This is a replication excercise of Faster R-CNN: Towards Real-Time Object Detection with Region Proposal Networks.
I took the work of bubbliiiing as a reference to consider the whole structure of the project, but the implementations are different in many ways.
Writing the test file.
- put the the voc dataset under
data/voc folder
. - put the resnet18-5c106cde.pth file under the
data/resnet folder
. - run
python train.py
I wrote and trained a resnet18 by myself on CIFAR10 dataset. I got an classification accuracy of about 0.93. But I used the pytorch official pre-trained resnet18 as the backbone.
- optimizer.step() in each iteration, but scheduler.step() each epoch.
- be careful about the naming of the layers in the forward method of the model.
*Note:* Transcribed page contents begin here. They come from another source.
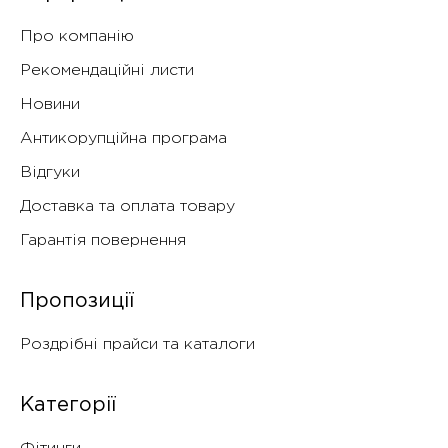
Про компанію
Рекомендаційні листи
Новини
Антикорупційна програма
Відгуки
Доставка та оплата товару
Гарантія повернення
Пропозиції
Роздрібні прайси та каталоги
Категорії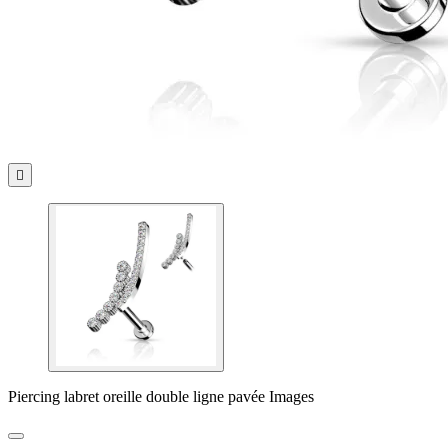

Piercing labret oreille double ligne pavée Images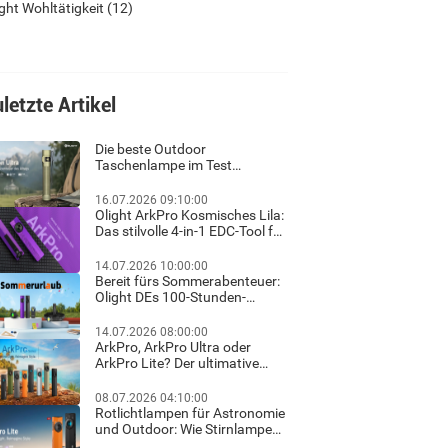
ight Wohltätigkeit
(12)
letzte Artikel
Die beste Outdoor
Taschenlampe im Test
Ratgeber für helles Licht und
sicheres Wandern im Dunkeln
16.07.2026 09:10:00
Olight ArkPro Kosmisches Lila:
Das stilvolle 4-in-1 EDC-Tool für
Familie, Outdoor und Beruf
14.07.2026 10:00:00
Bereit fürs Sommerabenteuer:
Olight DEs 100-Stunden-
Sommerurlaub-Flash-Sale &
exklusiver Gratis-Geschenk-
14.07.2026 08:00:00
Guide!
ArkPro, ArkPro Ultra oder
ArkPro Lite? Der ultimative
Haus-Check für Hausbesitzer
& Heimwerker
08.07.2026 04:10:00
Rotlichtlampen für Astronomie
und Outdoor: Wie Stirnlampen
und Taschenlampen mit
In-place naming (x=y;y=x) may push errors.
- The image loaders load images as: [N,C,H,W]
- First make the K anchors for each place (relative position to the points)
- Then generate all the center points of the anchors
- np.meshgrid(x1, x2), x1 increase in the horizontal direction(y). x2 in the vertical direction(x)
- put the K anchors on the center points
- Need function to select rois from region proposal
- Contiguous tensors: for efficent visiting before functions like view()
- torch.clamp() to crop the bounding boxes
- roi pooling need to adjust the boxes' scales from image to features
- the classifier is trained separately from the backbone and the rpn.
- add the true boxes to the rois for roi pooling, for better training of the heads
- need to make a custom data loader
- the label of the boxes in the xml file are based at the up-left
- When making true boxes and labels, the length of the boxes must be the same for all images in a batch. I made 32 true boxes for each image, empty boxes are labeled -1
- need to map the true labels and boxes to the rpn and heads.
- reg uses smooth l1 loss. less sensitive to large biases
- Use torch.gather for selection of the reg boxes because the reg head output is of shape [N,n_sample, n_class*4].